If we had followed Adam's pediatrician's advise, Adam would be drugged up on ADD drugs and would never have gotten a correct diagnosis. Sometimes you need to look behind a doctor's advice, or at least get a second opinion. I know a lot of doctor's don't take SPD seriously, but I have no doubt that it is a real thing. OT was not a "cure-all" for Adam, but we have learned some techniques that help calm him down when he gets upset. It is very clear to me, that he just feels uncomfortable in his own skin at time and that his senses are out of whack. (And locking him in his room would never help those issues.)

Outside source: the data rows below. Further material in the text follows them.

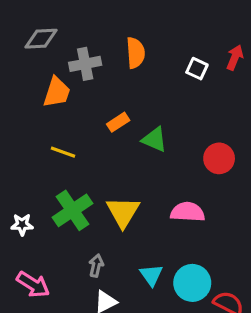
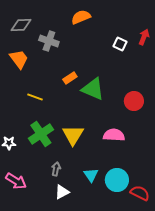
orange semicircle: (136, 53) -> (81, 17), moved, turned -108
gray cross: (85, 64) -> (49, 41), turned 30
orange trapezoid: (57, 92) -> (19, 59), moved, turned -55
green triangle: (154, 139) -> (93, 89), size x1.4

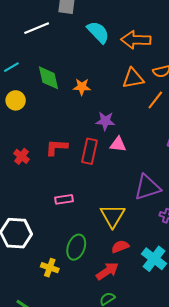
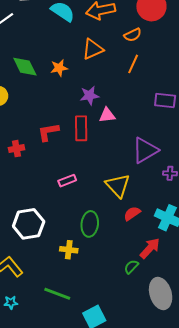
orange triangle: (133, 78) -> (93, 49), moved
red cross: (21, 156) -> (16, 149), turned -35
red arrow: (107, 271) -> (150, 248), moved

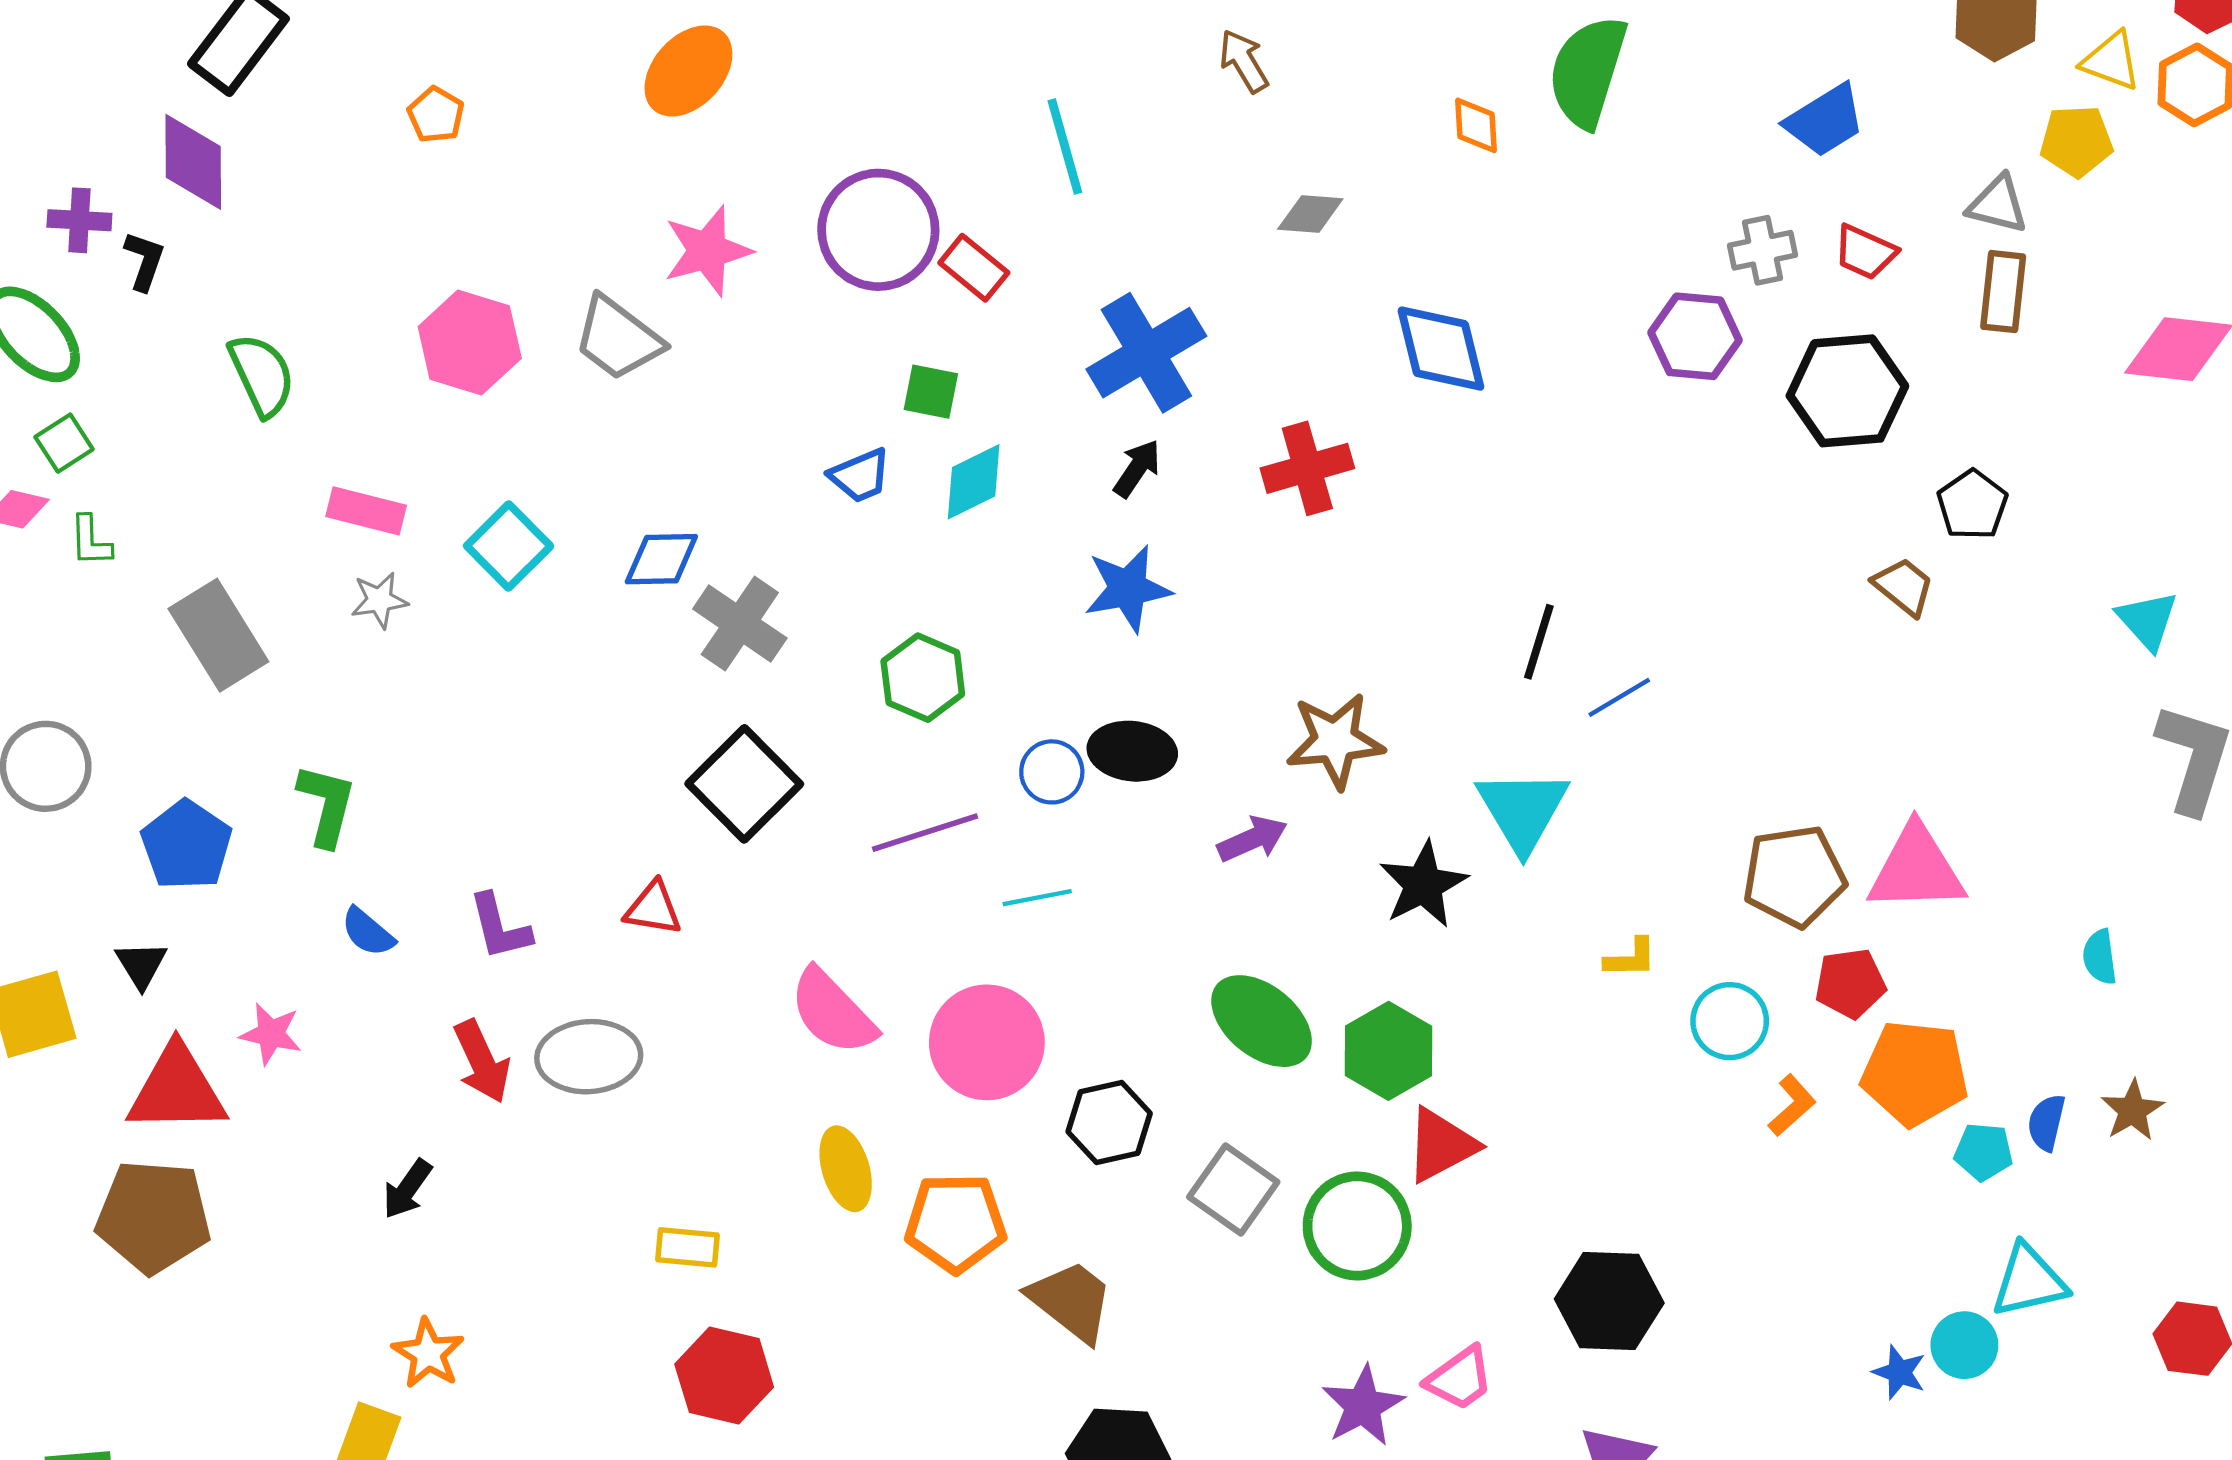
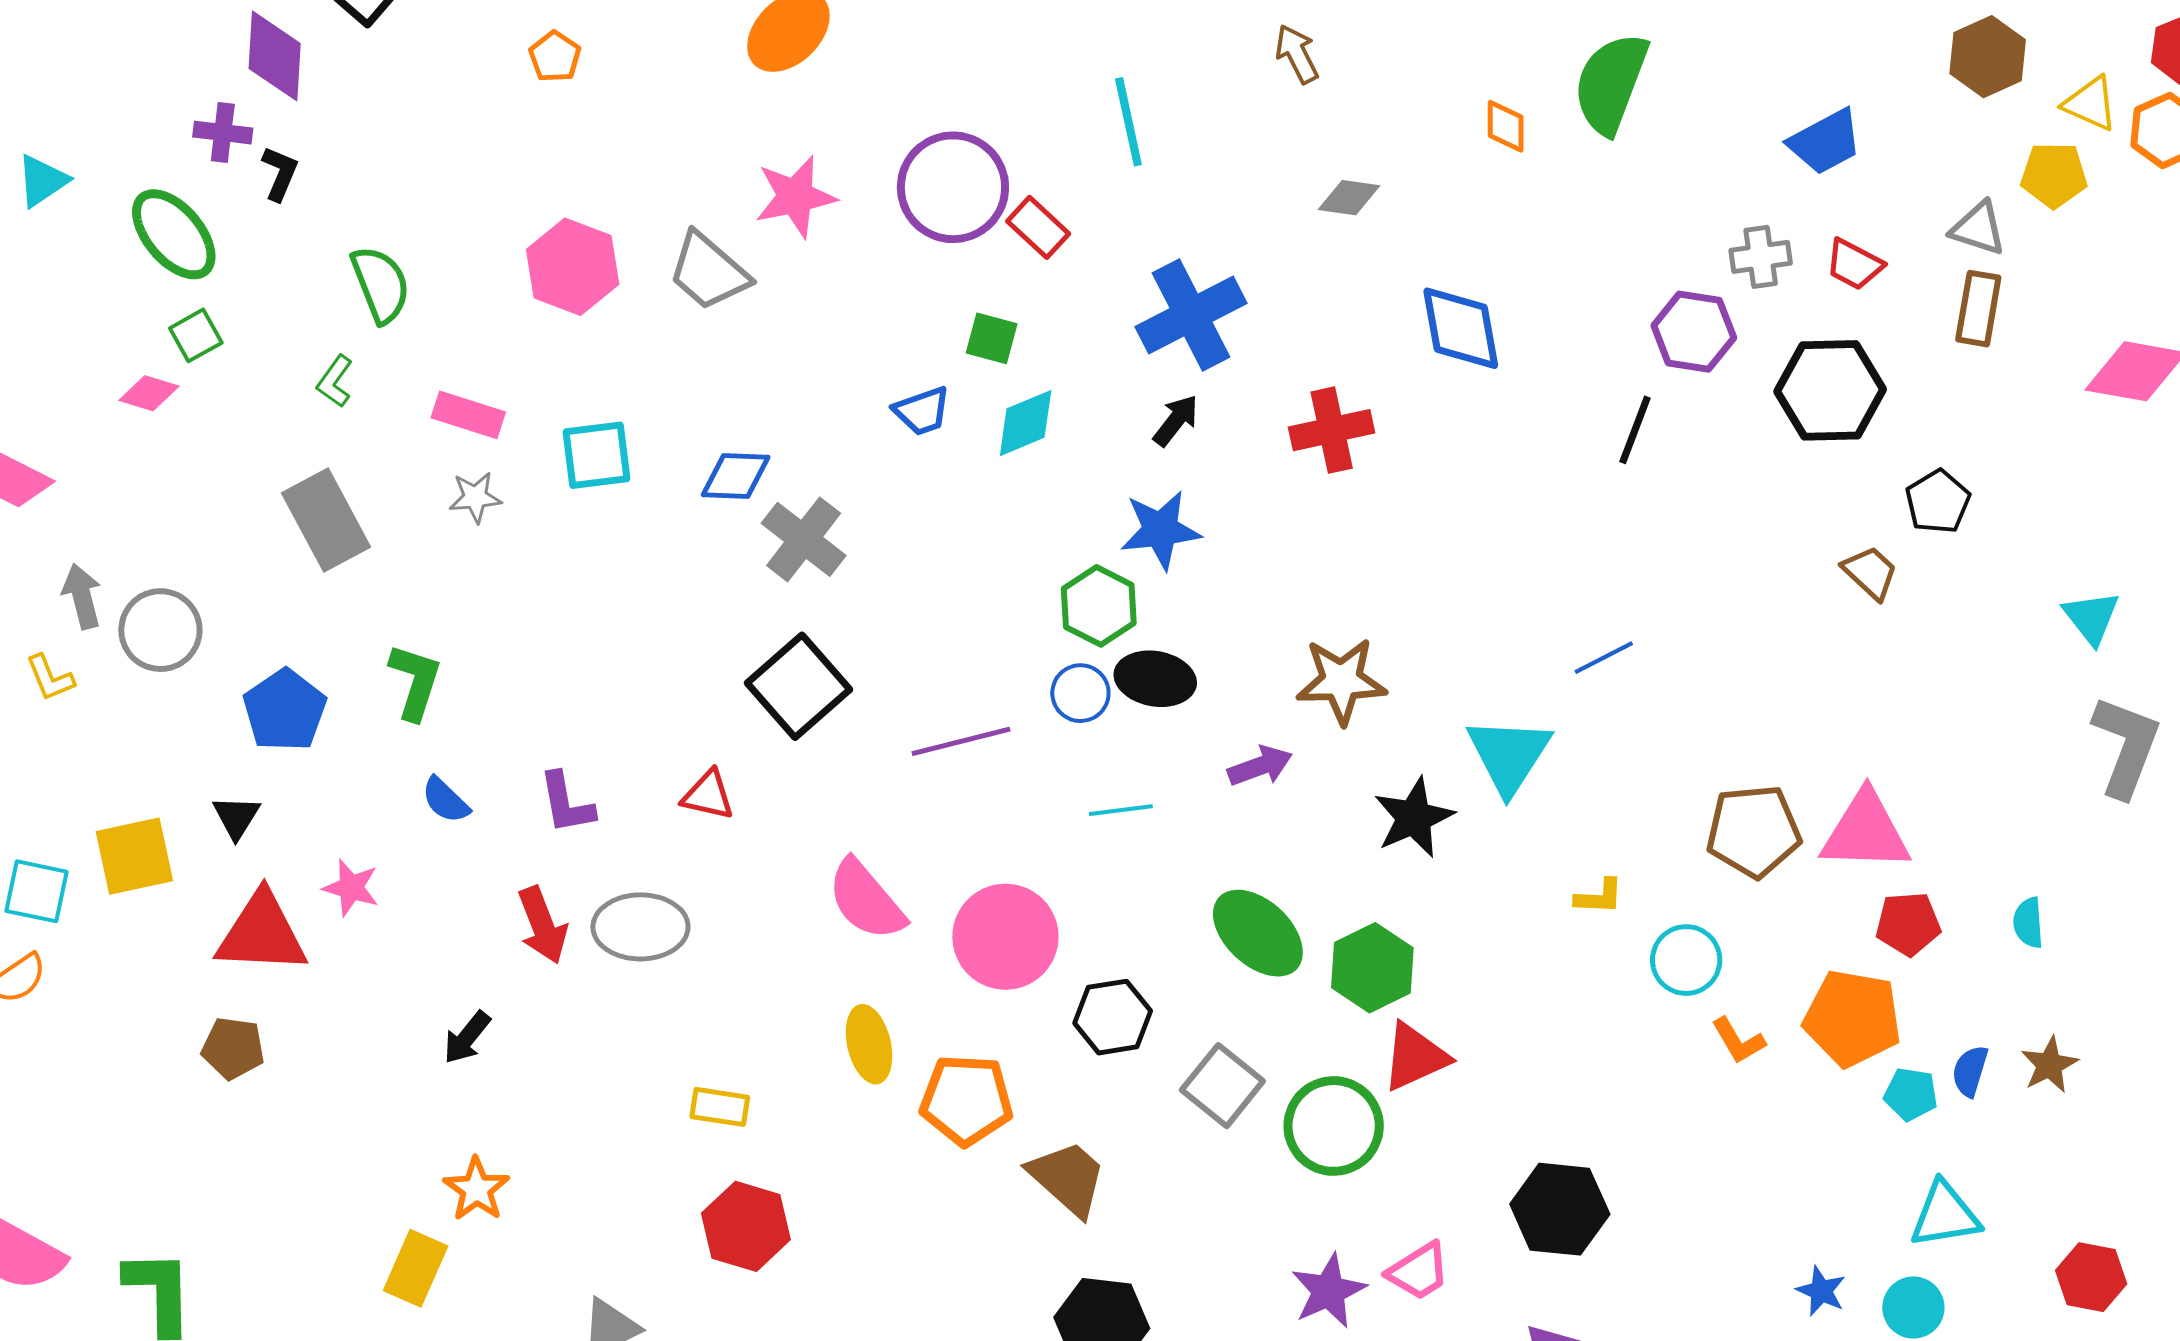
purple diamond: (193, 162) -> (275, 56), moved
green L-shape: (91, 541) -> (335, 381), moved, turned 34
cyan square: (509, 546) -> (596, 455), turned 34
black line: (1539, 642) -> (1635, 430), moved
green hexagon: (923, 678) -> (1099, 606), moved
cyan line: (1037, 898) -> (1121, 810), moved
red pentagon: (1850, 983) -> (1908, 924), moved
orange L-shape: (1792, 1105) -> (1738, 1041), turned 98
brown pentagon: (153, 1217) -> (233, 1048), size x0.6
cyan circle: (1964, 1345) -> (1913, 1308), moved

Certainly, though, I do agree that how you deal with a child can affect or improve their behavior, but if there are underlying issues (like SPD or learning disabilities) those issues need to be addressed before you can effectively discipline. My sister recommended to me the book "Parenting with Love and Logic". I absolutely love it. I am always leary of parenting books, but I like this one a lot. It is for any child, but what it seems to work especially with Adam (or with kids that are harder to discipline). I see a difference when we follow what it suggests. Again, though, his other needs have to be addressed also, before the book can be really effective. I highly recommend the book. Here's a link:
Above and beyond anything else, though, you have the God-given ability to receive revelation on behalf of your children. You can rely on those feelings and trust them completely. Fasting and prayer are powerful and have never lead me to chose the wrong thing. Even if you start heading in a direction that isn't right for her, I am confident that you will begin to feel the "stupor" and get back in the right direction until you feel your actions confirmed by the Holy Ghost. She is Heavely Father's child too, and He will want what is best for her. Getting help for Adam was hardly an overnight thing. It has required lots and lots of research, meeting with many doctors and having many evaluations done, but all along the path, I can see how we were lead to make right decisions and avoid or quit the others.
I hope this is helpful! Good luck, and e-mail any time you want!